• WHAT IS EXPECTED:
The word "input" may appear in some lines of the data; copy every such line.

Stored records
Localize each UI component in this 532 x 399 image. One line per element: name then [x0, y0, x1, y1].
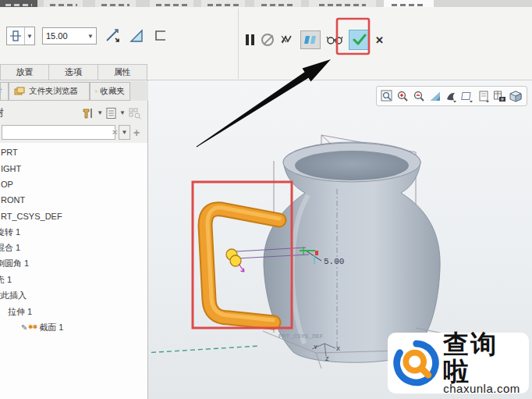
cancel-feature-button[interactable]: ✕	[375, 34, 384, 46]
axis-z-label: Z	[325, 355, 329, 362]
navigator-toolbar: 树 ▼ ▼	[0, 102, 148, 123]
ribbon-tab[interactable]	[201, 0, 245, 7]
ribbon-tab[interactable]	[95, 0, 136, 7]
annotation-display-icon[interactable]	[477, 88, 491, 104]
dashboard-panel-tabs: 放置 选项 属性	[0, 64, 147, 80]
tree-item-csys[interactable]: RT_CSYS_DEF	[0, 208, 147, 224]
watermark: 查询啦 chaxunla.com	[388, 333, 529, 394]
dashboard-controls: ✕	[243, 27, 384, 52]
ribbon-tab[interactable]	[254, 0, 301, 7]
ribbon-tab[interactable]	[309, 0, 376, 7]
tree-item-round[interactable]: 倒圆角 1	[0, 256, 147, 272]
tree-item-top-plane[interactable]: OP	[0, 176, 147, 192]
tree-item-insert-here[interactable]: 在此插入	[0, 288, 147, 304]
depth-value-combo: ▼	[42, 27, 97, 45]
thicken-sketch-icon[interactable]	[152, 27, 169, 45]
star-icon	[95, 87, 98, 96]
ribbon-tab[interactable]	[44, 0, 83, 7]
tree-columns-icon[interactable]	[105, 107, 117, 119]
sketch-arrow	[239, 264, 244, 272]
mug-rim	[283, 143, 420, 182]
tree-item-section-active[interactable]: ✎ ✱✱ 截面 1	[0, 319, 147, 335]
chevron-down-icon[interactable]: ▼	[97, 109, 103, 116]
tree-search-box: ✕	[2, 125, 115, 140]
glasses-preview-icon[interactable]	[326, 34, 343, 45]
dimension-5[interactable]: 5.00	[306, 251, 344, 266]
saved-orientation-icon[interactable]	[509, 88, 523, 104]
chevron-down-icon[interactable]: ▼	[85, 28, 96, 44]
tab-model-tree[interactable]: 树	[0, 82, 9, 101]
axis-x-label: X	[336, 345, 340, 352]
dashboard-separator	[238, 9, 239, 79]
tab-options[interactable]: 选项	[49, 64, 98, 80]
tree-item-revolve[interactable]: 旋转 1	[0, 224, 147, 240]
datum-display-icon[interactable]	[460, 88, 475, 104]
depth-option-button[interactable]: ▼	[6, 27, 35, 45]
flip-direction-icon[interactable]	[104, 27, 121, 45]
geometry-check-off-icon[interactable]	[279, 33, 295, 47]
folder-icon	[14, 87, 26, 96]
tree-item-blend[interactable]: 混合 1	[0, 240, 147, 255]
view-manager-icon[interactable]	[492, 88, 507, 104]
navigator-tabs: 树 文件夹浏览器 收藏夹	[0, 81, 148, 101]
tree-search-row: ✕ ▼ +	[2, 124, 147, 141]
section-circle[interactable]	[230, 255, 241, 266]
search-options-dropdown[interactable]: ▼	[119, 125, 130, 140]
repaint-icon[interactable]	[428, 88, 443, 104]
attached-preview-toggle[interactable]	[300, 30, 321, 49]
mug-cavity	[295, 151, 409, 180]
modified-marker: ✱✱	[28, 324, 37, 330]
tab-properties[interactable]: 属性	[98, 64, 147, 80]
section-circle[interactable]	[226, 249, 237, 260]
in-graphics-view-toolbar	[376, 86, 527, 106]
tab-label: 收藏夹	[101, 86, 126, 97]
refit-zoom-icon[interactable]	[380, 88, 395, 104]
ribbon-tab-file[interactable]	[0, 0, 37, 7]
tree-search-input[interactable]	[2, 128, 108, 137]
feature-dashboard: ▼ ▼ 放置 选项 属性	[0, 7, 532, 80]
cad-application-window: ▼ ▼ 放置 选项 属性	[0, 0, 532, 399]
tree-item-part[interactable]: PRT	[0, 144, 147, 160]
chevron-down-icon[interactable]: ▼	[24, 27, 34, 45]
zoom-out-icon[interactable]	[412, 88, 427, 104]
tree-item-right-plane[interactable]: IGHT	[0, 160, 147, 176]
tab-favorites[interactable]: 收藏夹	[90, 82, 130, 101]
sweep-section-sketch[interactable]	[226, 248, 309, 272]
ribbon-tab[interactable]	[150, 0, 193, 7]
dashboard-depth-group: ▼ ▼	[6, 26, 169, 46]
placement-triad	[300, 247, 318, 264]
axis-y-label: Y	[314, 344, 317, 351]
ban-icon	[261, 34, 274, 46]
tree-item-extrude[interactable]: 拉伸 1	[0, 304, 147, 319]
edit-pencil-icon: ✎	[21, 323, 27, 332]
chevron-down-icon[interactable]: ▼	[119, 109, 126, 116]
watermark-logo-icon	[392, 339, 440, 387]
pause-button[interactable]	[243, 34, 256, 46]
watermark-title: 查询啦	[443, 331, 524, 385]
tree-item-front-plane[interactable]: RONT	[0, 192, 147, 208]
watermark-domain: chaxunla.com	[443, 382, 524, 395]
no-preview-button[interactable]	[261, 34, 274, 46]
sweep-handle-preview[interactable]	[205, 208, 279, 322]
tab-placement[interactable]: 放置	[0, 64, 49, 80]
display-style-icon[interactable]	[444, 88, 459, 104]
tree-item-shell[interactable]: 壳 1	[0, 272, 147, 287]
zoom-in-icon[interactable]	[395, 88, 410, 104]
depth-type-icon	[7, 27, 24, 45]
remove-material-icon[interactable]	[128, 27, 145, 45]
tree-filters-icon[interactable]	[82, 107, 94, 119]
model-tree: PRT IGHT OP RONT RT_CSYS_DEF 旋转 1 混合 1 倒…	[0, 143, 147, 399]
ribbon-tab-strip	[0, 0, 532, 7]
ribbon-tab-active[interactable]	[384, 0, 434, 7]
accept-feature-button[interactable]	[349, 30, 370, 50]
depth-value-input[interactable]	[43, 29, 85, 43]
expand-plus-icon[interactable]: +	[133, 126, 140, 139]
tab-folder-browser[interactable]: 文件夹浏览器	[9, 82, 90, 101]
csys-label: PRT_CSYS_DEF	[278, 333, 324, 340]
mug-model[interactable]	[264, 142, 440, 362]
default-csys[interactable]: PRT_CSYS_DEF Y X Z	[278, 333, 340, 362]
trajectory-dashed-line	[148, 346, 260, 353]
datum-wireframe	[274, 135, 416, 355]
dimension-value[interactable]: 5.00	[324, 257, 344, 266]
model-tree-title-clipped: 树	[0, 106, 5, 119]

• REPLY TO THE EXERCISE:
tree-search-input[interactable]	[2, 128, 108, 137]
depth-value-input[interactable]	[43, 29, 85, 43]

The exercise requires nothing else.